More than 120 writers, journalists and artists around the world have urged Egypt's president to free a novelist jailed for two years over a sexually explicit scene in a book.

The signatories, who are also demanding that novelist Ahmed Naji be acquitted, include the writers Robert Caro and Philip Roth, film director Woody Allen and composer Stephen Sondheim, said Pen America, an organization that defends freedom of expression.

Naji was jailed in February after an Egyptian court ruled that his novel "The Guide for Using Life" offended public decency.

A chapter of it was published in a state-owned newspaper and the Egyptian censorship board had approved the book.

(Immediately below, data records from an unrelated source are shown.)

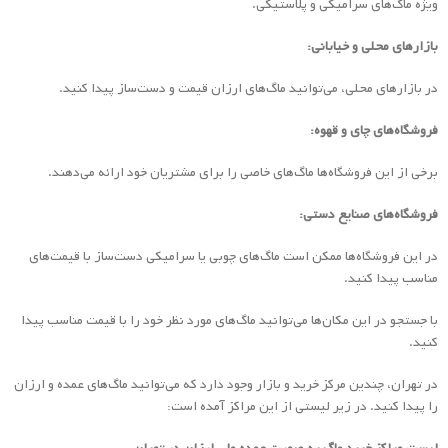
ویژه ماگ‌های سرامیکی و پلاستیکی.
بازارهای محلی و خیابانی:
در بازارهای محلی، می‌توانید ماگ‌های ارزان قیمت و دست‌ساز پیدا کنید.
فروشگاه‌های چای و قهوه:
برخی از این فروشگاه‌ها ماگ‌های خاصی را برای مشتریان خود ارائه می‌دهند.
فروشگاه‌های صنایع دستی:
در این فروشگاه‌ها ممکن است ماگ‌های چوبی یا سرامیکی دست‌ساز با قیمت‌های
مناسب پیدا کنید.
با جستجو در این مکان‌ها می‌توانید ماگ‌های مورد نظر خود را با قیمت مناسب پیدا
کنید.
در تهران، چندین مرکز خرید و بازار وجود دارد که می‌توانید ماگ‌های عمده و ارزان
را پیدا کنید. در زیر لیستی از این مراکز آمده است:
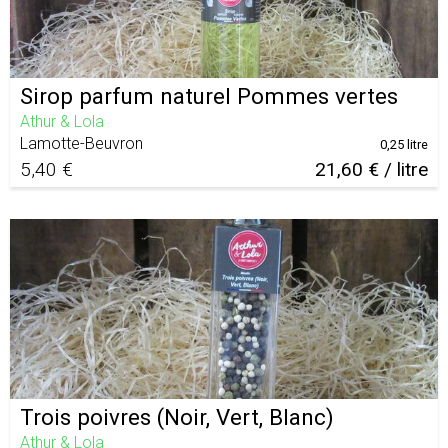
Sirop parfum naturel Pommes vertes
Athur & Lola
Lamotte-Beuvron
0,25 litre
5,40 €
21,60 € / litre
Trois poivres (Noir, Vert, Blanc)
Athur & Lola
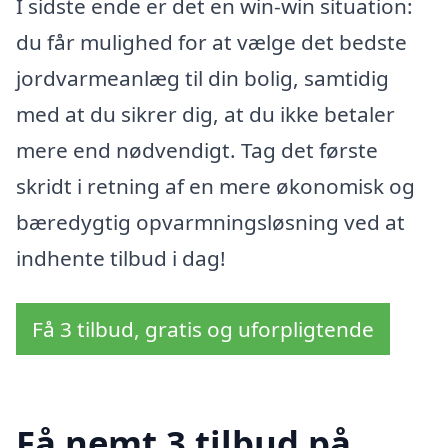
I sidste ende er det en win-win situation:
du får mulighed for at vælge det bedste
jordvarmeanlæg til din bolig, samtidig
med at du sikrer dig, at du ikke betaler
mere end nødvendigt. Tag det første
skridt i retning af en mere økonomisk og
bæredygtig opvarmningsløsning ved at
indhente tilbud i dag!
Få 3 tilbud, gratis og uforpligtende
Få nemt 3 tilbud på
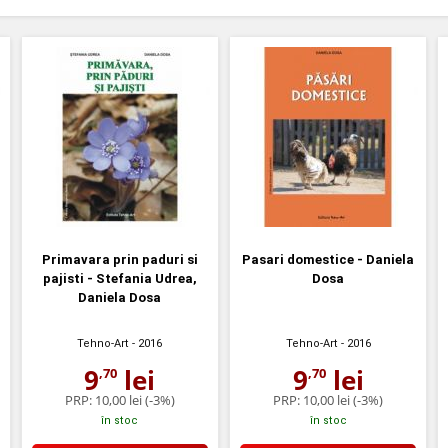
Primavara prin paduri si
Pasari domestice - Daniela
pajisti - Stefania Udrea,
Dosa
Daniela Dosa
Tehno-Art
- 2016
Tehno-Art
- 2016
9
lei
9
lei
,70
,70
PRP:
10,00 lei
(-3%)
PRP:
10,00 lei
(-3%)
în stoc
în stoc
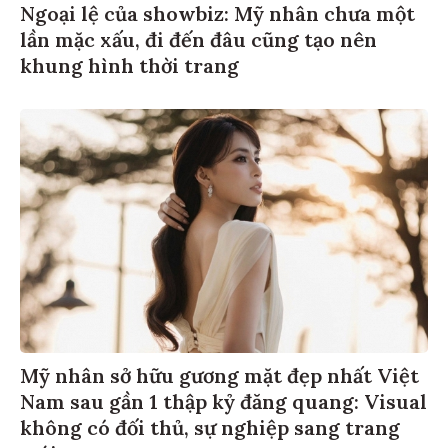
Ngoại lệ của showbiz: Mỹ nhân chưa một
lần mặc xấu, đi đến đâu cũng tạo nên
khung hình thời trang
Mỹ nhân sở hữu gương mặt đẹp nhất Việt
Nam sau gần 1 thập kỷ đăng quang: Visual
không có đối thủ, sự nghiệp sang trang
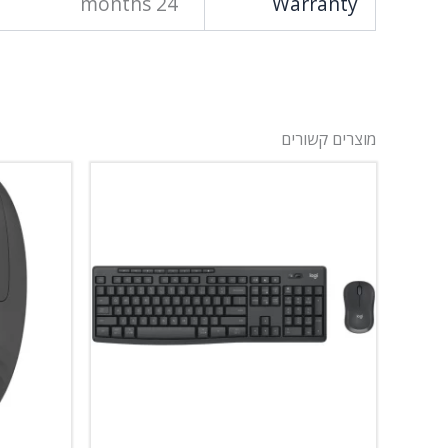
24 months
Warranty
מוצרים קשורים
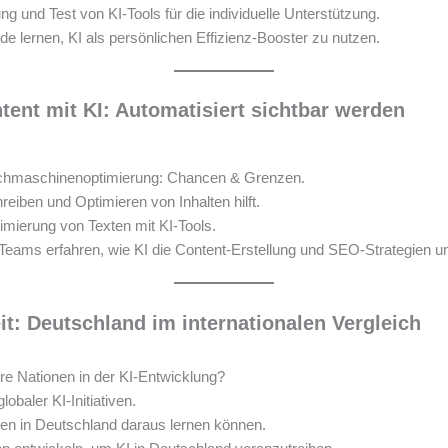
ung und Test von KI-Tools für die individuelle Unterstützung.
de lernen, KI als persönlichen Effizienz-Booster zu nutzen.
tent mit KI: Automatisiert sichtbar werden
uchmaschinenoptimierung: Chancen & Grenzen.
eiben und Optimieren von Inhalten hilft.
imierung von Texten mit KI-Tools.
eams erfahren, wie KI die Content-Erstellung und SEO-Strategien unt
it: Deutschland im internationalen Vergleich
e Nationen in der KI-Entwicklung?
lobaler KI-Initiativen.
n in Deutschland daraus lernen können.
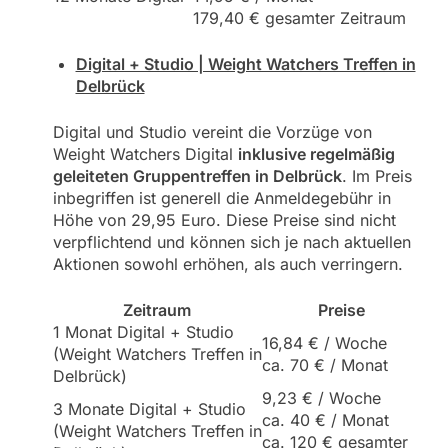
179,40 € gesamter Zeitraum
Digital + Studio | Weight Watchers Treffen in
Delbrück
Digital und Studio vereint die Vorzüge von
Weight Watchers Digital
inklusive regelmäßig
geleiteten Gruppentreffen in Delbrück
. Im Preis
inbegriffen ist generell die Anmeldegebühr in
Höhe von 29,95 Euro. Diese Preise sind nicht
verpflichtend und können sich je nach aktuellen
Aktionen sowohl erhöhen, als auch verringern.
Zeitraum
Preise
1 Monat Digital + Studio
16,84 € / Woche
(Weight Watchers Treffen in
ca. 70 € / Monat
Delbrück)
9,23 € / Woche
3 Monate Digital + Studio
ca. 40 € / Monat
(Weight Watchers Treffen in
ca. 120 € gesamter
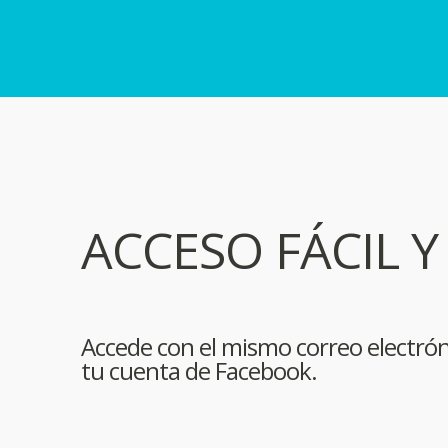
ACCESO FÁCIL Y
Accede con el mismo correo electrón
tu cuenta de Facebook.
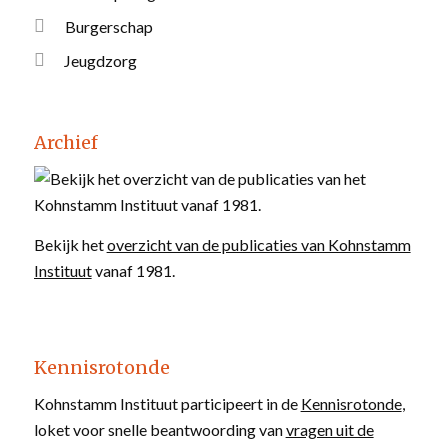
Burgerschap
Jeugdzorg
Archief
Bekijk het
overzicht van de publicaties van Kohnstamm
Instituut
vanaf 1981.
Kennisrotonde
Kohnstamm Instituut participeert in de
Kennisrotonde
,
loket voor snelle beantwoording van
vragen uit de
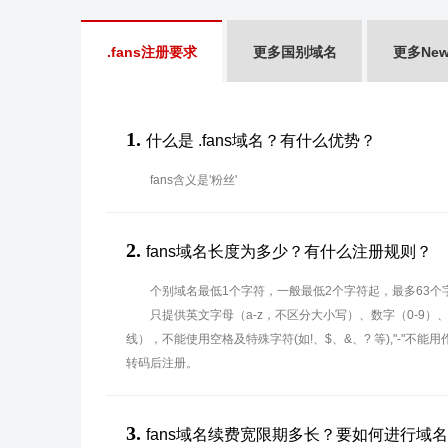
.fans注册要求
更多国别域名
更多Ne
1.
什么是 .fans域名？有什么优势？
fans含义是'粉丝'
2.
fans域名长度为多少？有什么注册规则？
个别域名最低1个字符，一般最低2个字符起，最多63个
只提供英文字母（a-z，不区分大小写）、数字（0-9）
线），不能使用空格及特殊字符(如!、$、&、? 等),"-"不
转码后注册。
3.
fans域名续费宽限期多长？要如何进行域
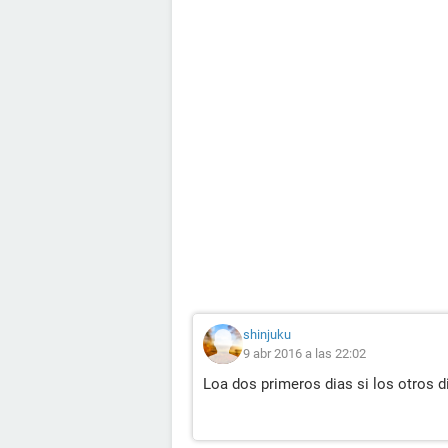
shinjuku
9 abr 2016 a las 22:02
Loa dos primeros dias si los otros 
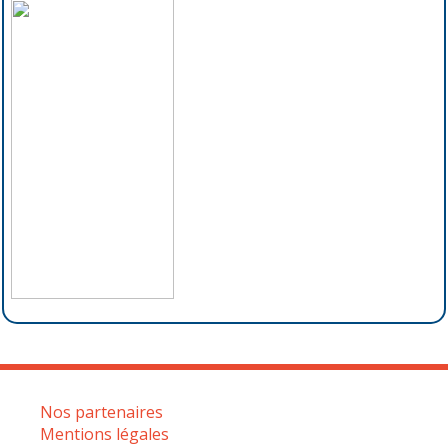
Nos partenaires
Mentions légales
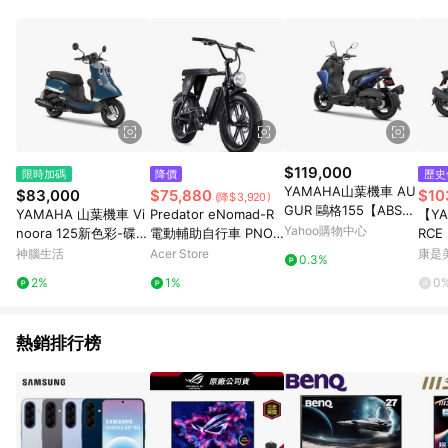
事業股份有限公司方進行訂單資格確認。 康達盛通線上購物希望
提供簡單、快速、輕鬆的購物流程及體驗，將不定期推出精選、
話題性或期間限定商品來滿足您的喜好。
$119,000
限時加碼
降價
歷史
YAMAHA山葉機車 AU
$83,000
$75,880
$10
(降$3,920)
GUR 鷗格155【ABS+T
YAMAHA 山葉機車 Vi
Predator eNomad-R
【Y
CS版】(新色彩)- 2026
Yahoo購物中心
noora 125新色彩-碟
電動輔助自行車 PNO-
RCE
年
煞-UBS版 -2025年新
R4920O-240
CS版
神腦生活
Acer Store
康是美
0.3%
車
夜黑
2%
1%
0
熱銷排行榜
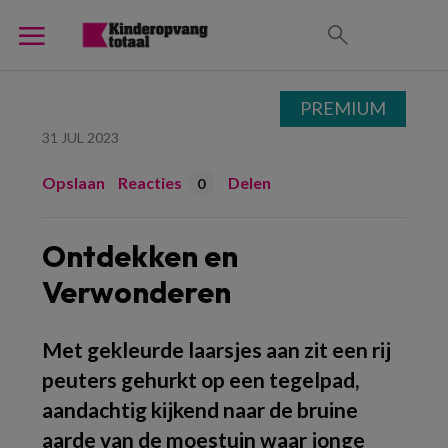
PREMIUM
31 JUL 2023
Opslaan
Reacties
Delen
0
Ontdekken en
Verwonderen
Met gekleurde laarsjes aan zit een rij
peuters gehurkt op een tegelpad,
aandachtig kijkend naar de bruine
aarde van de moestuin waar jonge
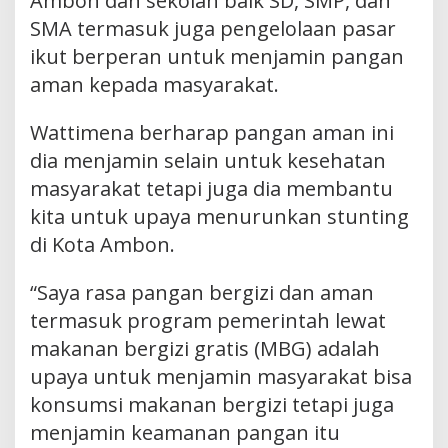
Ambon dan sekolah baik SD, SMP, dan
SMA termasuk juga pengelolaan pasar
ikut berperan untuk menjamin pangan
aman kepada masyarakat.
Wattimena berharap pangan aman ini
dia menjamin selain untuk kesehatan
masyarakat tetapi juga dia membantu
kita untuk upaya menurunkan stunting
di Kota Ambon.
“Saya rasa pangan bergizi dan aman
termasuk program pemerintah lewat
makanan bergizi gratis (MBG) adalah
upaya untuk menjamin masyarakat bisa
konsumsi makanan bergizi tetapi juga
menjamin keamanan pangan itu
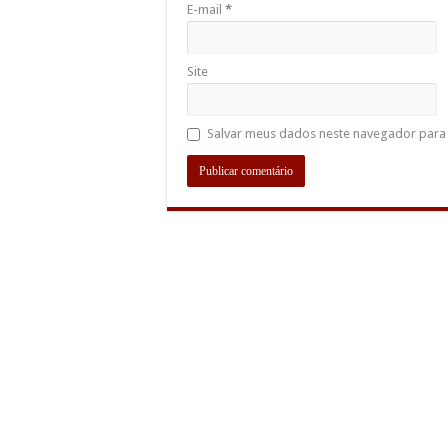
E-mail
*
Site
Salvar meus dados neste navegador para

Naji will be honored May 16 at the annual PEN Literary Gala New York City. His brother Mohamed will accept the award on his behalf, Pen America said.

"Writing is not a crime," reads the letter to President Abdel Fattah al-Sisi. It says Egypt's constitution protects freedom of expression.

The jailing of Naji is "emblematic of the Egyptian government’s deeply troubling crackdown on free expression."

Ahmed Naji, who has written three novels and works at the literary review Akhbar al-Adab, is an outspoken critic of the government.

He went on trial after a reader of the literary review complained that a passage in "The Guide for Using Life" containing explicit reference to sex and drug use had caused the reader to feel physically ill.

Naji was acquitted at first but prosecutors and appealed and won. Naji got a two year prison sentence.

Sex and drugs are "subjects so relevant to contemporary life that they are addressed through creative expression worldwide, and clearly fall within Egypt’s constitutional protections for artistic freedom," the letter said.

The case comes more than two and a half years after then army chief al-Sisi overthrew president Mohamed Morsi, accusing him of imposing an Islamist agenda on the country.